The error occurs in collecting the State's money in the first instance. Since the recovery of medical expenses is the State's right, let it bring about the collection. If the injured plaintiff in a fall down accident does not claim, prove nor release the State's rights, then all the money recovered in the personal injury action goes to the injured plaintiff. The methodology is straight forward: Do not claim medical expenses in the lawsuit. Specifically advise opposing counsel that Medicaid may have a right of subrogation for medical expenditures and that the client is not making a claim for any of those damages. This pleading should also be sent to the State representative in charge of Medicaid. That way, everyone is on notice that no claim is being made for medical expenses arising out of this accident. Finally, when the Release is exchanged, make certain that it is for "bodily injury, pain and suffering only" and that "any and all rights of subrogation by insurance companies and Medicaid are preserved and survive this settlement". Those statements, along with some other specific language, should make it crystal clear that the claim and resolution were for the bodily injuries, pain and suffering only.

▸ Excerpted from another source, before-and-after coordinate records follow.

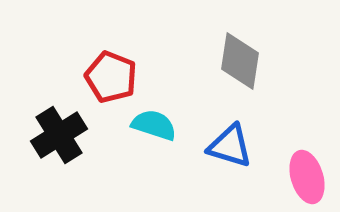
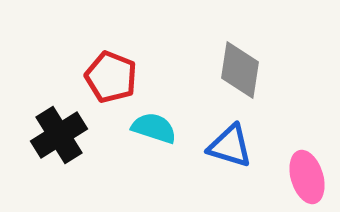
gray diamond: moved 9 px down
cyan semicircle: moved 3 px down
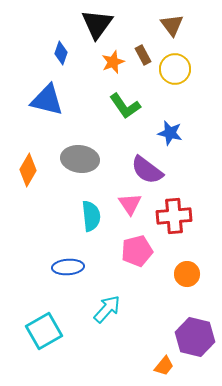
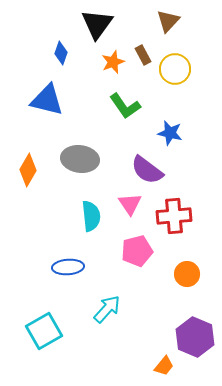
brown triangle: moved 4 px left, 4 px up; rotated 20 degrees clockwise
purple hexagon: rotated 9 degrees clockwise
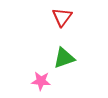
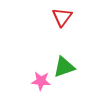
green triangle: moved 9 px down
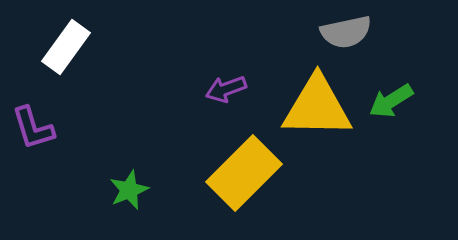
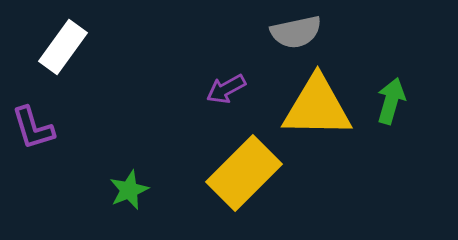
gray semicircle: moved 50 px left
white rectangle: moved 3 px left
purple arrow: rotated 9 degrees counterclockwise
green arrow: rotated 138 degrees clockwise
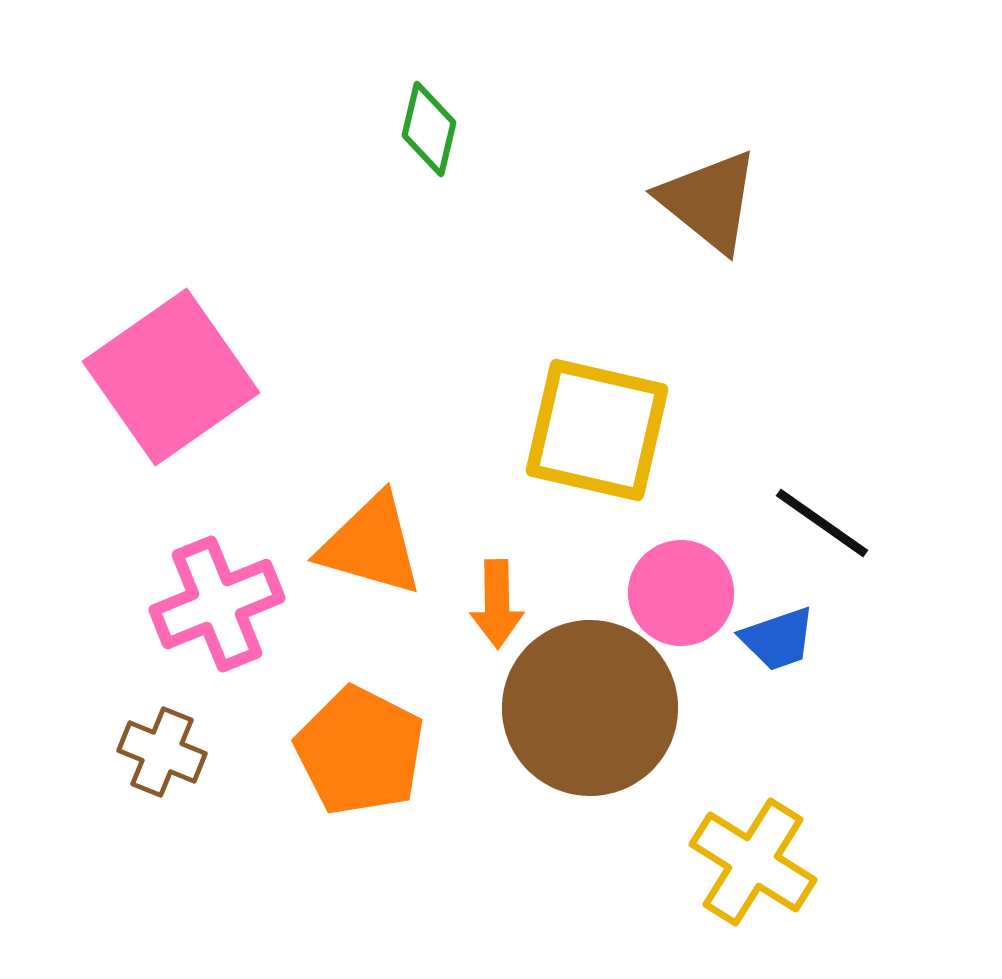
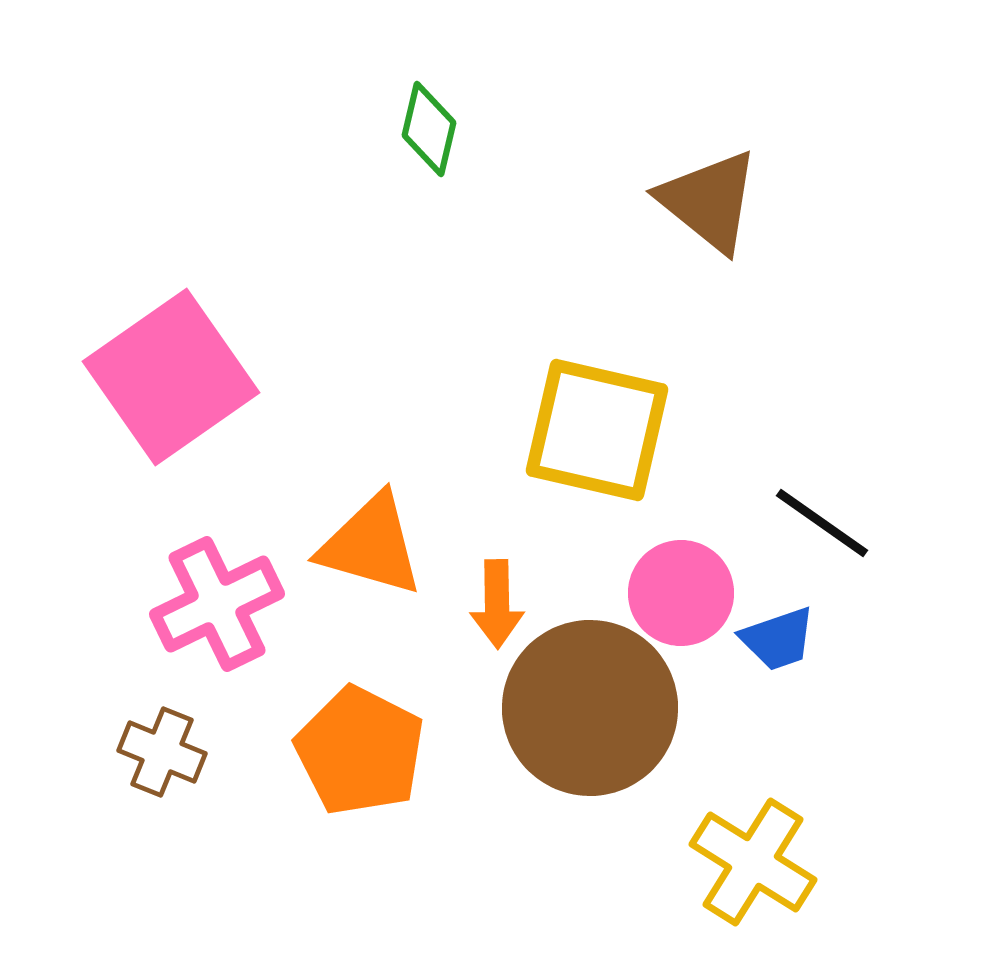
pink cross: rotated 4 degrees counterclockwise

Ahlborn held generally that were there was a "global" release for pain and suffering and medical expenses but the recovery was for less that full value and all parties stipulated to those conditions, then the recovery had to be allocated on a pro rata basis with the same percentage values going to the claimant and the State. Here, the recommendation is not to issue a "global" release but only a Release for "pain and suffering". Then there will have been no "equitable lien" created and, therefore, no obligation to share any of the proceeds with the State.
Attorneys will argue that insurance companies will not take such a release in a typical motor vehicle or "slip and fall" action. They must argue this because none have ever tired it. The fact is that carriers must accept such a release if the pleadings are proper and there is notice to all sides and parties that this is only a claim for injuries, pain and suffering. If the carrier refuses, then the injured plaintiff may need take his case to verdict. There he will obtain a judgment which can be enforced against the insurance company. The insurance company now must pay. And since the injured party did not claim nor prove medical expenses, those items still remain the property of the State to initiate a lawsuit or claim aganist the wrongdoer, not the plaintiff or the plaintiff's attorney. This form of practice works. This practice directs more of the recovery to the party injured in the automobile accident or in the "slip and fall". It also avoids any conflicts of interest as the attorneys are only working for one claimant, the injured party. The attorney is not obligated to represent the injured party and the State for two separate, competing claims arising out of the same personal injury accident and being paid from a single source of money. It is better for the injured plaintiff. It is ultimately better for the attorney as there can be no claim of conflict of interests.